Problem:
The expected output is each line in the data below that includes the string "Historians".

•••••

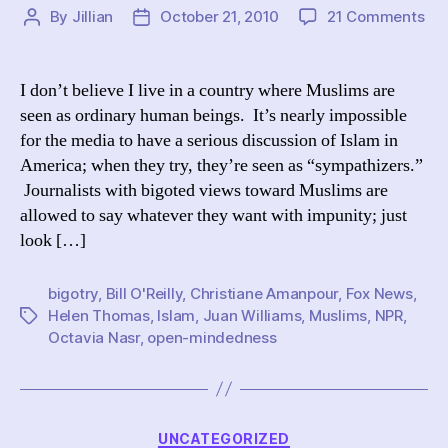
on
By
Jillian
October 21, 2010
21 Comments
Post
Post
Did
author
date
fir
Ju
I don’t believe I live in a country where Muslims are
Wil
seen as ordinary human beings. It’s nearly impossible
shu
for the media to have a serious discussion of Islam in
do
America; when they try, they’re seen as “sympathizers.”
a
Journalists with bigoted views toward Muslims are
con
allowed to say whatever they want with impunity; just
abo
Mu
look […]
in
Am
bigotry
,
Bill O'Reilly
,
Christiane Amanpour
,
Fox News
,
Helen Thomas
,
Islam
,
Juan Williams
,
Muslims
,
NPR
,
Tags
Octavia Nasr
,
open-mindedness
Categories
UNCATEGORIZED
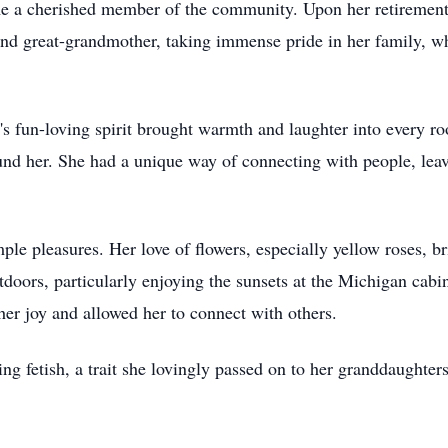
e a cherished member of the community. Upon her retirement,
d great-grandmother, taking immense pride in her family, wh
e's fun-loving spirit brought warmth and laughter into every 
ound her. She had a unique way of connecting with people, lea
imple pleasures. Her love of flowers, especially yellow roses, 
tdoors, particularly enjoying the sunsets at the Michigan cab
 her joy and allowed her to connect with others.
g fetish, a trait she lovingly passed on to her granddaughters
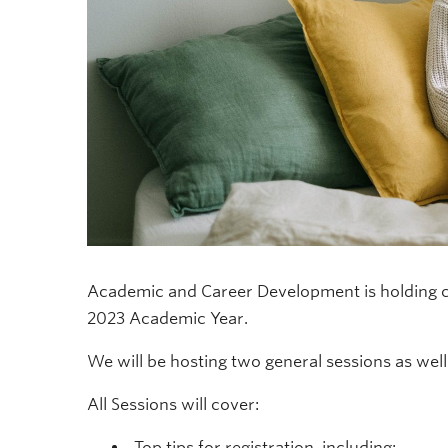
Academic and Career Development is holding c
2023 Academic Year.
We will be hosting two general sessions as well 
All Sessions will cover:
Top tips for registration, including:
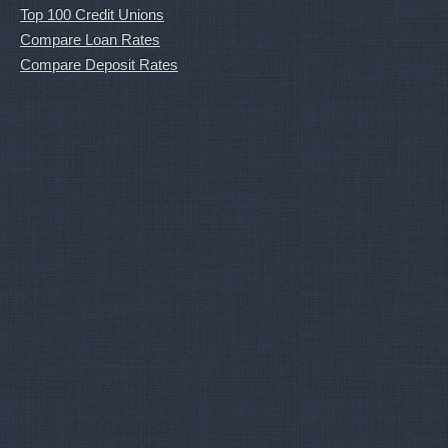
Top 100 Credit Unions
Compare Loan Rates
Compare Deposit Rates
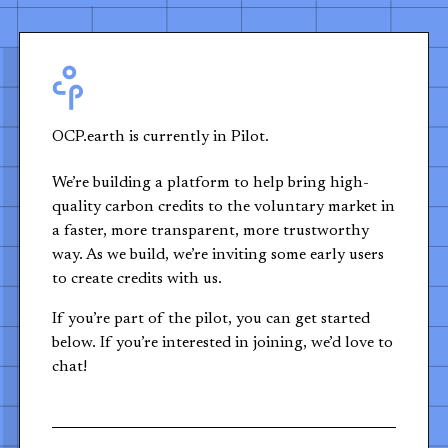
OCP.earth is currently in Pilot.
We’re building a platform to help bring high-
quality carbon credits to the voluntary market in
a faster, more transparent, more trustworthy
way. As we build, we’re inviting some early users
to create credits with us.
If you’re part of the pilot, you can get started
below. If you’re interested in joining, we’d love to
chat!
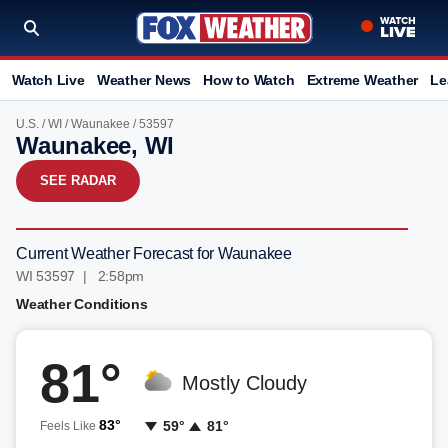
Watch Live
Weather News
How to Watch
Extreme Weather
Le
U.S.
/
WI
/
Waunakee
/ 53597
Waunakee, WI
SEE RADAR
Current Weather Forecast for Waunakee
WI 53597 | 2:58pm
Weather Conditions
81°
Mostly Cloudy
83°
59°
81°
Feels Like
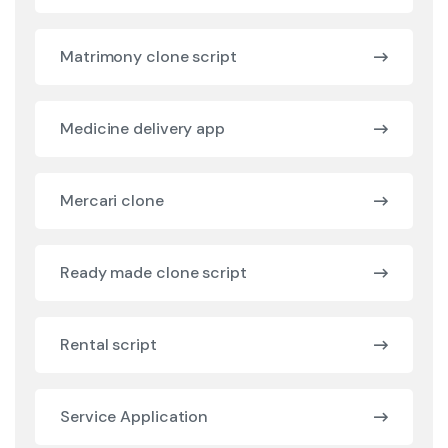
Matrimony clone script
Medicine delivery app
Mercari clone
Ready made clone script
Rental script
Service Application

•••••

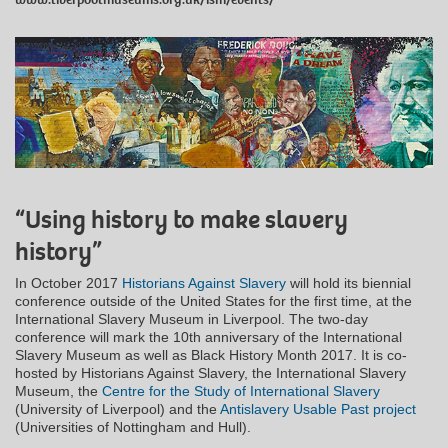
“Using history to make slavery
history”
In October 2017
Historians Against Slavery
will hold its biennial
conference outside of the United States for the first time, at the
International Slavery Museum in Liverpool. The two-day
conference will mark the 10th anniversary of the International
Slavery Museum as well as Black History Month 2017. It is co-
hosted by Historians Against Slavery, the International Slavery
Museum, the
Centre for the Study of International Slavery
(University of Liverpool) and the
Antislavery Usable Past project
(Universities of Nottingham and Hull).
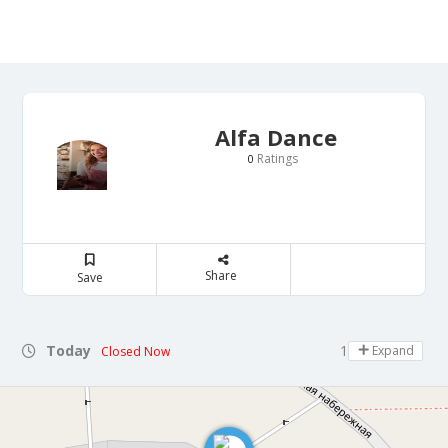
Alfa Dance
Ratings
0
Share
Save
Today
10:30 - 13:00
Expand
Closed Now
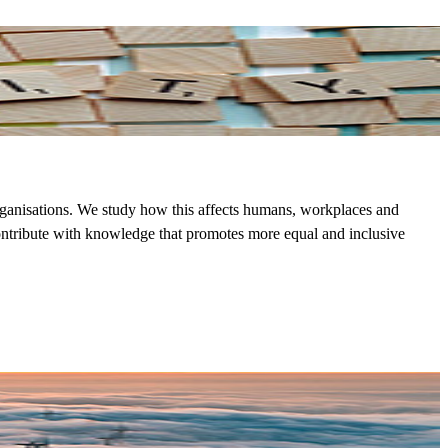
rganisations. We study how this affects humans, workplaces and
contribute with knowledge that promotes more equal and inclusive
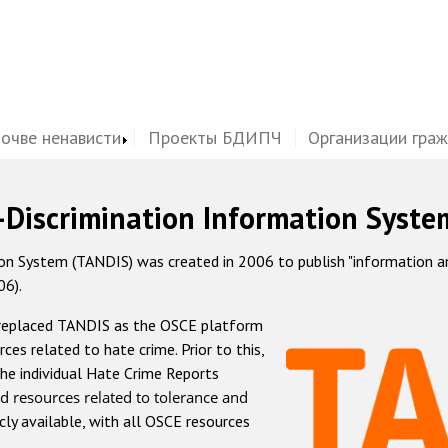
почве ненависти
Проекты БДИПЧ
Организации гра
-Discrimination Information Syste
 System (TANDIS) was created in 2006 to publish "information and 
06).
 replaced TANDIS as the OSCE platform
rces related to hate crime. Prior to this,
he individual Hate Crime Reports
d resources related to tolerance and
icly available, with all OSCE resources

•••••

Answer to the exercise:
Historians Against Slavery
hosted by Historians Against Slavery, the International Slavery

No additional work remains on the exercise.